* **WORK TO BE COMPLETED**
What lines of the data below hold "pour"? Show them.

* **Saved data entries**

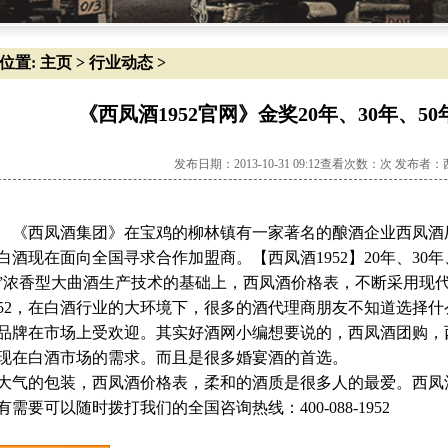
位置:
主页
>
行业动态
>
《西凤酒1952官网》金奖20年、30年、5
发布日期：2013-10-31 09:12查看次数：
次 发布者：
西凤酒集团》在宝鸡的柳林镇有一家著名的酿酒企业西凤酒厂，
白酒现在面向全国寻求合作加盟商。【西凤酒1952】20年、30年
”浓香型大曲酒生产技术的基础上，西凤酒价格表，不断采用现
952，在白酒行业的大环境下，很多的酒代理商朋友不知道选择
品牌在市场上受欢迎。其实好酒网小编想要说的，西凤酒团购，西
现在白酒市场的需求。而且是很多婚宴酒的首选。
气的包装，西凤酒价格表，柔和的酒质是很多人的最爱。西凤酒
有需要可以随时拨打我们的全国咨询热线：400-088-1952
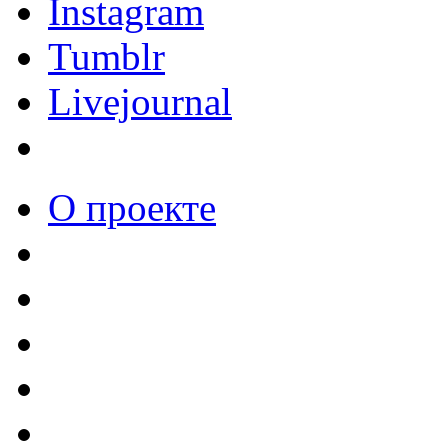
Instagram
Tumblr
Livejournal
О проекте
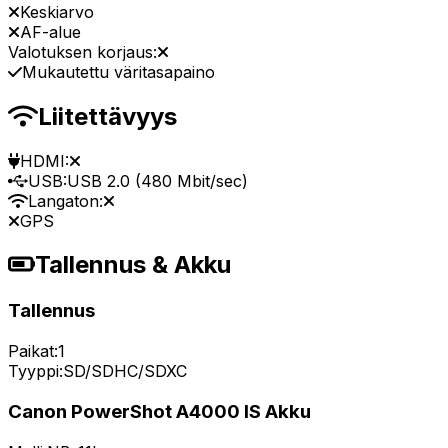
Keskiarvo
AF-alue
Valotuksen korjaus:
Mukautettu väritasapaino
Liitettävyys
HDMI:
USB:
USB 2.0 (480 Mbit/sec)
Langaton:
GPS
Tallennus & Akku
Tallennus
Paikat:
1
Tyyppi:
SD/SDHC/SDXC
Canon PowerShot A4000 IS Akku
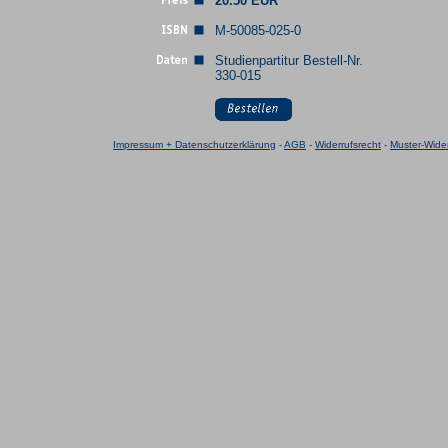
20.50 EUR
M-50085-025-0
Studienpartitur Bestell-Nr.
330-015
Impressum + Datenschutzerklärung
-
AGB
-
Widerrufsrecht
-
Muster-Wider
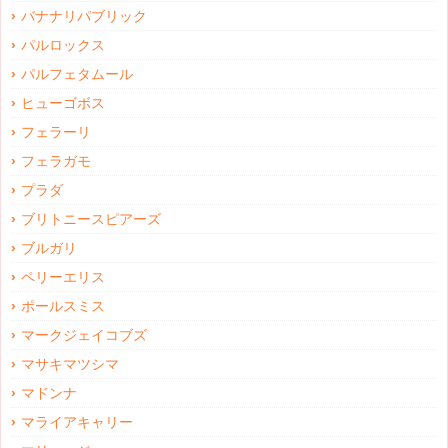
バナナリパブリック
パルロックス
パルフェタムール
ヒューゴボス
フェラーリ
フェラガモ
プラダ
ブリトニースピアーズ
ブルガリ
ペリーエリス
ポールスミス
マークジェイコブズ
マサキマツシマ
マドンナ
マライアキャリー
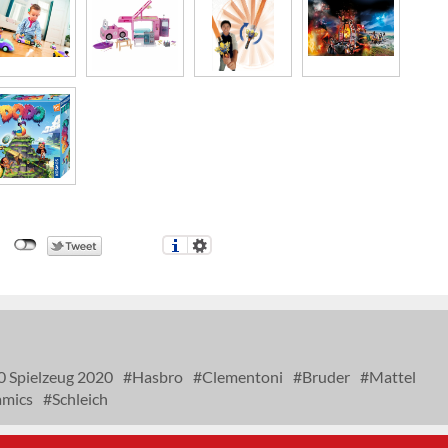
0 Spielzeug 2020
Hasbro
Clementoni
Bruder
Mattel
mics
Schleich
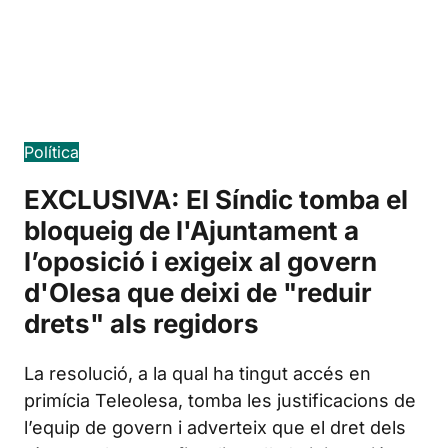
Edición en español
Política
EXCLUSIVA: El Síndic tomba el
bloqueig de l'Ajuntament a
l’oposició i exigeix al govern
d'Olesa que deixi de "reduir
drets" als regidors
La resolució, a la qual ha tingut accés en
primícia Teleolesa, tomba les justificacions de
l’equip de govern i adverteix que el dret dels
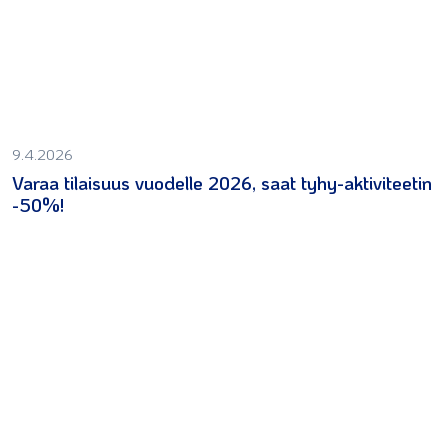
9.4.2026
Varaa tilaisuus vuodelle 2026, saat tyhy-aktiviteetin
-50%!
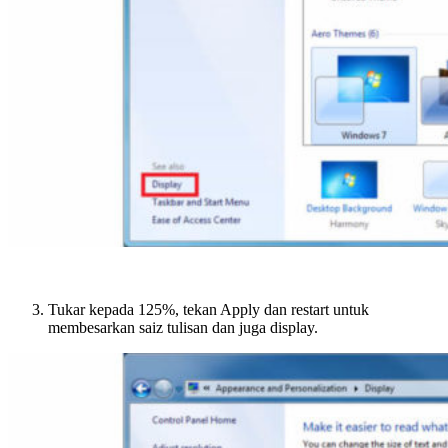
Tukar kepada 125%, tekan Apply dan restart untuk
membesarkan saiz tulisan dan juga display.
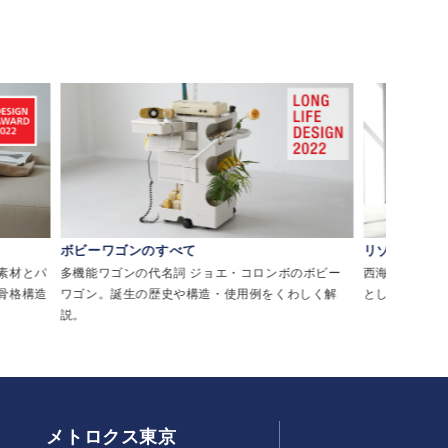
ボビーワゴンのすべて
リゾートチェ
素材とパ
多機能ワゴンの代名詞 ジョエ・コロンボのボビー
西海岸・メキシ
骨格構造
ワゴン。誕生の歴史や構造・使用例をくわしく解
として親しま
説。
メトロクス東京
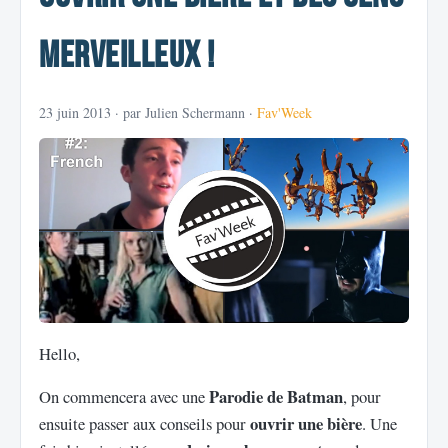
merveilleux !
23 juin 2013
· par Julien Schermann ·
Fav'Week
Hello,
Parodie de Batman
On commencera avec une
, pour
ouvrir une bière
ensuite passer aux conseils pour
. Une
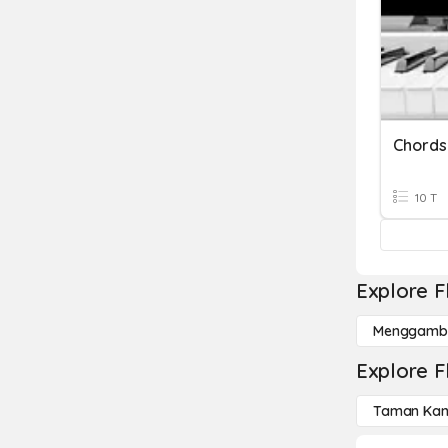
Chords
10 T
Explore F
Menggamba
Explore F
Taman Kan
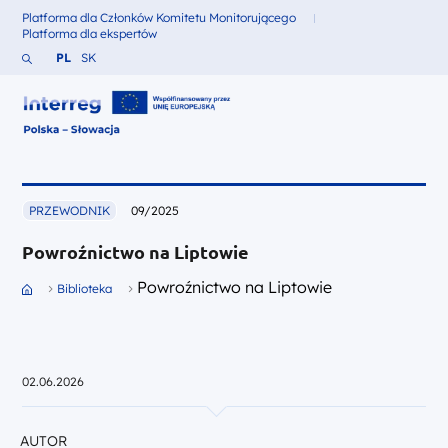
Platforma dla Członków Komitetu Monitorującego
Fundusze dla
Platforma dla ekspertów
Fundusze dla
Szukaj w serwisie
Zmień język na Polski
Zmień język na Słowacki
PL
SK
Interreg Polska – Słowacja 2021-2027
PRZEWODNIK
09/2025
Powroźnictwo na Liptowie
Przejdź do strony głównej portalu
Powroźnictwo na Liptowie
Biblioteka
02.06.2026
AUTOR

* **RESPONSE**
, pour
ensuite passer aux conseils pour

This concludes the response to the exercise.